Because of what I do for a living, it's usually left up to me to choose the wine for the table, understandably. It's just like at dinner when we all looked to Suzanne and her husband to tell us what we should eat. But I have to say that this task of selecting the wine feels like an enormous amount of pressure. It is not an exaggeration for me to say that I feel as though a poor choice is a sign of personal failure on my part. Thus, the selection process is a long and arduous one, usually provoking glares of, "come on, we're thirsty here!" from those at the table. I am also a bit obsessive compulsive. Combine this with the length of the list at Kazimierz, and I had a recipe for disaster on my hands.

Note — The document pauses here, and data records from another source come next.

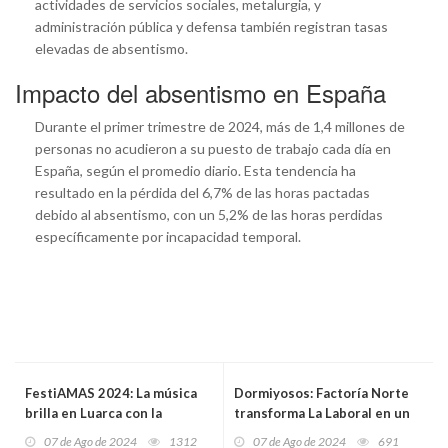
actividades de servicios sociales, metalurgia, y
administración pública y defensa también registran tasas
elevadas de absentismo.
Impacto del absentismo en España
Durante el primer trimestre de 2024, más de 1,4 millones de
personas no acudieron a su puesto de trabajo cada día en
España, según el promedio diario. Esta tendencia ha
resultado en la pérdida del 6,7% de las horas pactadas
debido al absentismo, con un 5,2% de las horas perdidas
específicamente por incapacidad temporal.
FestiAMAS 2024: La música
Dormiyosos: Factoría Norte
brilla en Luarca con la
transforma La Laboral en un
séptima semifinal
universo de sueños y magia
07 de Ago de 2024
1312
07 de Ago de 2024
691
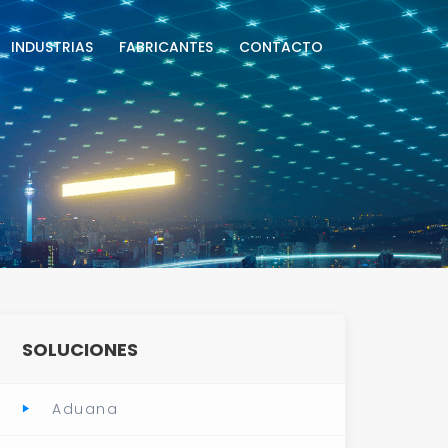
INDUSTRIAS
FABRICANTES
CONTACTO
SOLUCIONES
Aduana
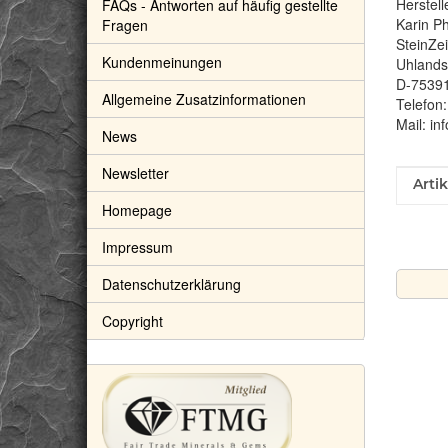
Herstell
FAQs - Antworten auf häufig gestellte
Karin Ph
Fragen
SteinZe
Kundenmeinungen
Uhlandst
D-7539
Allgemeine Zusatzinformationen
Telefon
Mail: in
News
Newsletter
Prod
Wert
Arti
Homepage
Impressum
Datenschutzerklärung
Copyright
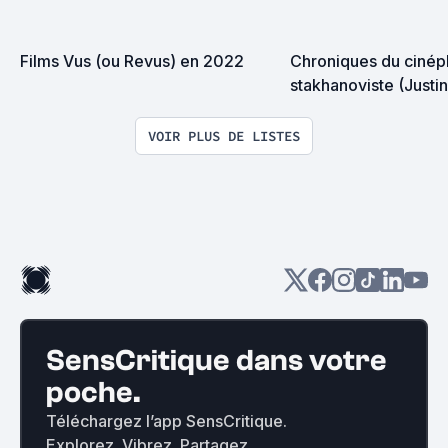
Films Vus (ou Revus) en 2022
Chroniques du cinéph
stakhanoviste (Justi
VOIR PLUS DE LISTES
SensCritique dans votre
poche.
Téléchargez l’app SensCritique.
Explorez. Vibrez. Partagez.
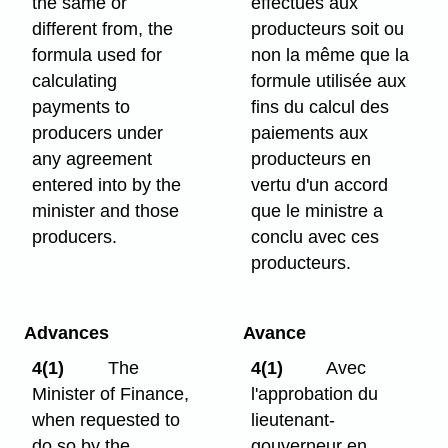
the same or
effectués aux
different from, the
producteurs soit ou
formula used for
non la même que la
calculating
formule utilisée aux
payments to
fins du calcul des
producers under
paiements aux
any agreement
producteurs en
entered into by the
vertu d'un accord
minister and those
que le ministre a
producers.
conclu avec ces
producteurs.
Advances
Avance
4(1)
The
4(1)
Avec
Minister of Finance,
l'approbation du
when requested to
lieutenant-
do so by the
gouverneur en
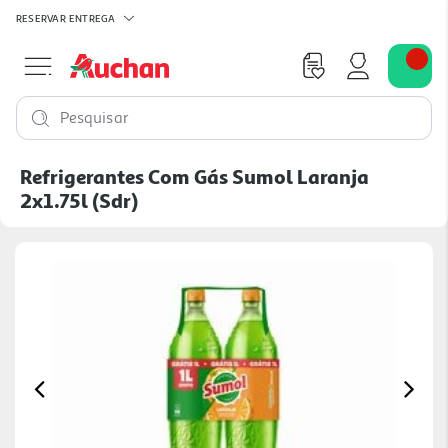
RESERVAR
ENTREGA
Pesquisar
Refrigerantes Com Gás Sumol Laranja
2x1.75l (sdr)
Previous
Ne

I was trying hard not to cave in to the pressure I was feeling and yet I was paralyzed by the selection. (I have to interject here to say that even though this feeling of anxiety never leaves me, I am normally quite successful in the wine selection thing.) That is, until this moment when I did a spectacular job of picking what I thought was one of the worst wines I've ever tasted. I chose a 2006 Côtes du Rhône from a producer (who shall remain nameless) that I normally like quite a bit, but it was so intense, dark and funky that I literally couldn't drink a sip of it. My friends at the table were kind enough to drink the stuff, I think as a way of making me feel a little better.

I wasn't sure what had gone wrong with this wine. Was it tainted? Did it have bret? Was it just not my style? Was it the vintage? Or. maybe it was just me, something that wouldn't have been unusual since wine is such a subjective thing. I decided to do a comparison and taste a 2006 Côtes du Rhône that I just happened to have at home to see how it was holding up. The wine was a 2006 Catherine le Goeuil, Côtes du Rhône, Cairanne, Cuvée Léa Felsch that I bought from Kermit Lynch Wine Merchants. And although the first sip was a bit tight, I am happy to say that the wine restored my faith in myself and the vintage. Catherine le Goeuil makes a blend of Grenache, Syrah, Mourvedre, Cinsault and Carignan from a 14 hectare vineyard in the village of Cairanne. She has been farming the vineyard organically since 1993 and makes only this one red wine from the property.

After the initial sip, the wine opened up fairly quickly to reveal a nose of soft, cooked plum and dark berry notes with touches of dark green herbs and the very slightest hint of vanilla. On the palate, layers of tobacco and smoky game meat intermingled with dark fruit notes and delicate hints of cedar spice. Although dominated by dark fruit notes, the wine maintained a decent amount of acidity resulting in a feeling of freshness and youth. It was actually the perfect wine to drink with the pork and cavolo nero I made last night as the dark earthiness of the kale was the perfect partner for the wine's herbal component. I liked this wine so much that I'm inspired to buy some more of it to keep on hand for more cold weather meals.

I'm sure it seems pretty comical to hear that I have a hard time ordering wine in a restaurant, at least one that is not my own. And in the end, not loving that particular bottle of wine wasn't really the end of the world. I don't have to have a "relationship" with each bottle of wine I order. Besides, everybody else at the table was totally fine with it, so maybe it really was just me.